Exercise prompt
Search the records for the string "волосся". Copy each line where it occurs.

Data under study
┌────────

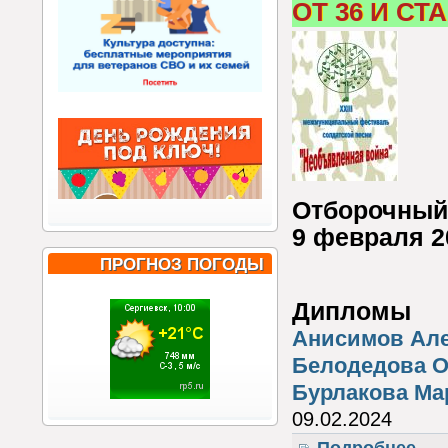
ОТ 36 И СТ
Отборочный 
9 февраля 2
ПРОГНОЗ ПОГОДЫ
Дипломы
Анисимов Але
Белодедова О
Бурлакова Ма
09.02.2024
о 23-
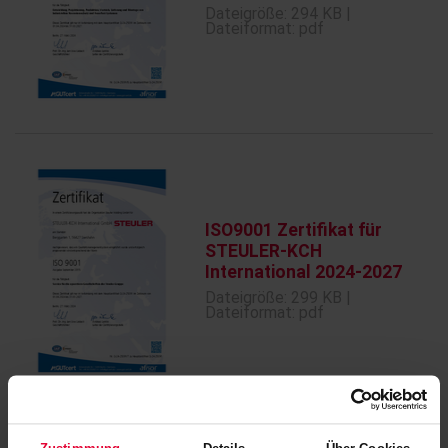
Dateigröße: 294 KB |
Dateiformat: pdf
ISO9001 Zertifikat für
STEULER-KCH
International 2024-2027
Dateigröße: 299 KB |
Dateiformat: pdf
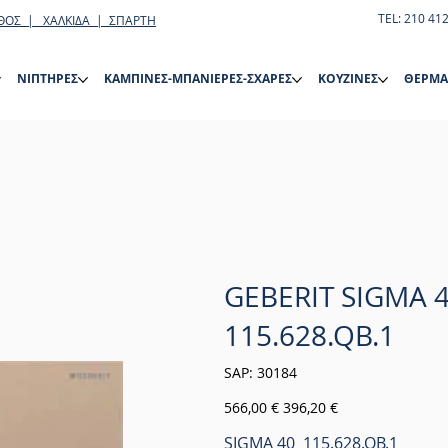
TEL: 210 41
ΘΟΣ | ΧΑΛΚΙΔΑ | ΣΠΑΡΤΗ
ΝΙΠΤΗΡΕΣ
ΚΑΜΠΙΝΕΣ-ΜΠΑΝΙΕΡΕΣ-ΣΧΑΡΕΣ
ΚΟΥΖΙΝΕΣ
ΘΕΡΜΑ
GEBERIT SIGMA 
115.628.QB.1
SKU
SAP:
30184
30184
Αρχική
Τιμή
566,00 €
396,20 €
τιμή
έκπτωσης
SIGMA 40 115.628.QB.1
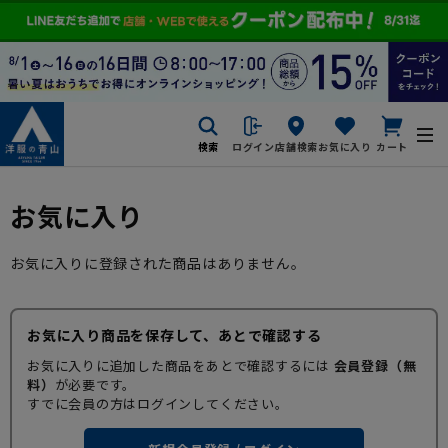
検索
ログイン
店舗検索
お気に入り
カート
お気に入り
お気に入りに登録された商品はありません。
お気に入り商品を保存して、あとで確認する
お気に入りに追加した商品をあとで確認するには
会員登録（無
料）
が必要です。
すでに会員の方はログインしてください。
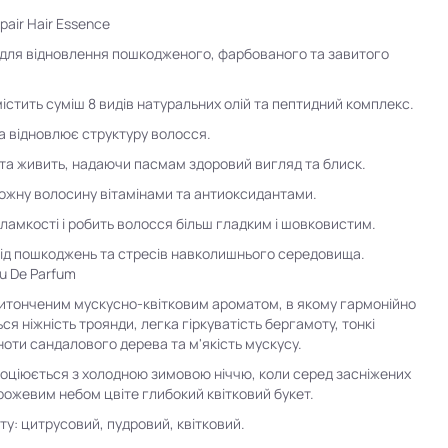
pair Hair Essence
для відновлення пошкодженого, фарбованого та завитого
істить суміш 8 видів натуральних олій та пептидний комплекс.
а відновлює структуру волосся.
та живить, надаючи пасмам здоровий вигляд та блиск.
ожну волосину вітамінами та антиоксидантами.
 ламкості і робить волосся більш гладким і шовковистим.
ід пошкоджень та стресів навколишнього середовища.
au De Parfum
итонченим мускусно-квітковим ароматом, в якому гармонійно
я ніжність троянди, легка гіркуватість бергамоту, тонкі
ноти сандалового дерева та м'якість мускусу.
оціюється з холодною зимовою ніччю, коли серед засніжених
 рожевим небом цвіте глибокий квітковий букет.
ту: цитрусовий, пудровий, квітковий.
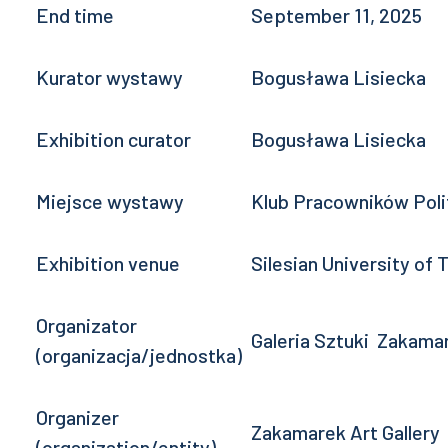
End time
September 11, 2025
Kurator wystawy
Bogusława Lisiecka
Exhibition curator
Bogusława Lisiecka
Miejsce wystawy
Klub Pracowników Polite
Exhibition venue
Silesian University of
Organizator
Galeria Sztuki Zakama
(organizacja/jednostka)
Organizer
Zakamarek Art Gallery
(organization/entity)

└────────

The completed task
а відновлює структуру волосся.
 ламкості і робить волосся більш гладким і шовковистим.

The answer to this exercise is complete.